I still have a tumor. It's in there. And I can think of five hundred scenarios that cause me grief and worry. But that is not His will. 

So, my prayers have not changed at this point. I ask that you pray that His will be done. I ask that you pray that I let this go and give it to Him for it is His problem to handle. I ask that you offer up healing prayers for my gall bladder. There are more tests to be done for that, including a scope procedure and possible surgery. I ask that you pray for the tumor to be healed and removed from my right kidney. Pray for me and my children to have strength and peace and hope and faith and love through this journey. Pray for His will. 
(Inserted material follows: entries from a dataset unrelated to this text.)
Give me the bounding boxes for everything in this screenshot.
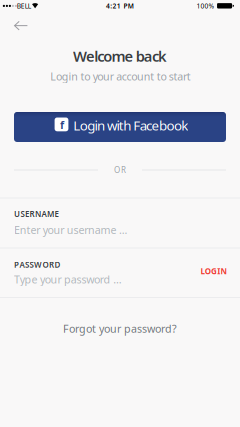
button[interactable]: f: [14, 112, 226, 142]
button[interactable]: LOGIN: [200, 266, 228, 276]
button[interactable]: Username: [0, 199, 240, 248]
staticText: 100%: [196, 2, 214, 10]
staticText: BELL: [17, 2, 31, 10]
button[interactable]: Password: [0, 249, 240, 297]
staticText: f: [60, 118, 64, 132]
button[interactable]: Forgot your password?: [63, 321, 177, 336]
button[interactable]: Back: [14, 21, 28, 31]
staticText: PASSWORD: [14, 259, 60, 270]
staticText: OR: [114, 165, 126, 175]
staticText: Login with Facebook: [73, 116, 188, 134]
staticText: Type your password ...: [14, 272, 122, 286]
staticText: LOGIN: [200, 266, 228, 276]
staticText: Login to your account to start: [50, 69, 191, 83]
staticText: 4:21 PM: [106, 2, 134, 10]
staticText: Welcome back: [73, 46, 167, 66]
staticText: USERNAME: [14, 208, 58, 219]
staticText: Enter your username ...: [14, 223, 128, 237]
staticText: Forgot your password?: [63, 321, 177, 336]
I am humbled and honored to be a servant of God. I am so blessed to be carried in His loving arms. I am so amazed at the power and glory of our Heavenly Father. And I am so thankful that He is forgiving and offers us His grace. 

I will continue the 45-day challenge. I will continue to push through the days with my workouts, even when I don't feel like I can. I will make good food choices.  I will work on getting stronger and healthier. I will compete, because the prize is already mine! I have been blessed with amazing friends and family. I have been blessed with a strong mind and body. I have been blessed with this tumor! For because of it, I have once again been renewed in my strength and in my hope in Him! There is always a blessing and a lesson to learn in every trial and tribulation. And mine are still being unveiled. What doesn't kill you makes you stronger...Stronger in faith. Stronger in hope. Stronger in the Lord!